DESCRIPTION OF THE TASK
Each record here should be printed again exactly; please leave its pictures out.

Source data:

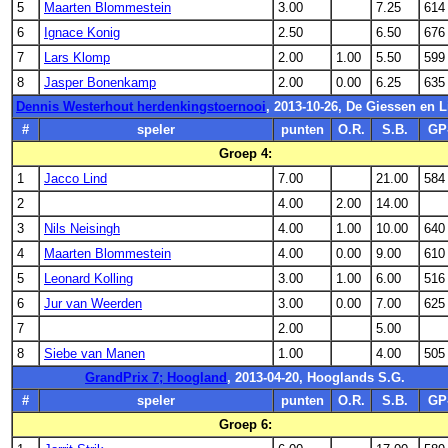
5
Maarten Blommestein
3.00
7.25
614
6
Ignace Konig
2.50
6.50
676
7
Lars Klomp
2.00
1.00
5.50
599
8
Jasper Bonenkamp
2.00
0.00
6.25
635
Dennis Westerhout herdenkingstoernooi
, 2013-10-26, De Giessen en 
#
speler
punten
O.R.
S.B.
GP
Groep 4:
1
Jacco Lind
7.00
21.00
584
2
4.00
2.00
14.00
3
Nils Neisingh
4.00
1.00
10.00
640
4
Maarten Blommestein
4.00
0.00
9.00
610
5
Leonard Kolling
3.00
1.00
6.00
516
6
Jur van Weerden
3.00
0.00
7.00
625
7
2.00
5.00
8
Siebe van Manen
1.00
4.00
505
GrandPrix 7; Hoogland
, 2013-04-20, Hooglands S.G.
#
speler
punten
O.R.
S.B.
GP
Groep 6:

OUTPUT OF THE TASK
5
Maarten Blommestein
3.00
7.25
614
6
Ignace Konig
2.50
6.50
676
7
Lars Klomp
2.00
1.00
5.50
599
8
Jasper Bonenkamp
2.00
0.00
6.25
635
Dennis Westerhout herdenkingstoernooi
, 2013-10-26, De Giessen en 
#
speler
punten
O.R.
S.B.
GP
Groep 4:
1
Jacco Lind
7.00
21.00
584
2
4.00
2.00
14.00
3
Nils Neisingh
4.00
1.00
10.00
640
4
Maarten Blommestein
4.00
0.00
9.00
610
5
Leonard Kolling
3.00
1.00
6.00
516
6
Jur van Weerden
3.00
0.00
7.00
625
7
2.00
5.00
8
Siebe van Manen
1.00
4.00
505
GrandPrix 7; Hoogland
, 2013-04-20, Hooglands S.G.
#
speler
punten
O.R.
S.B.
GP
Groep 6:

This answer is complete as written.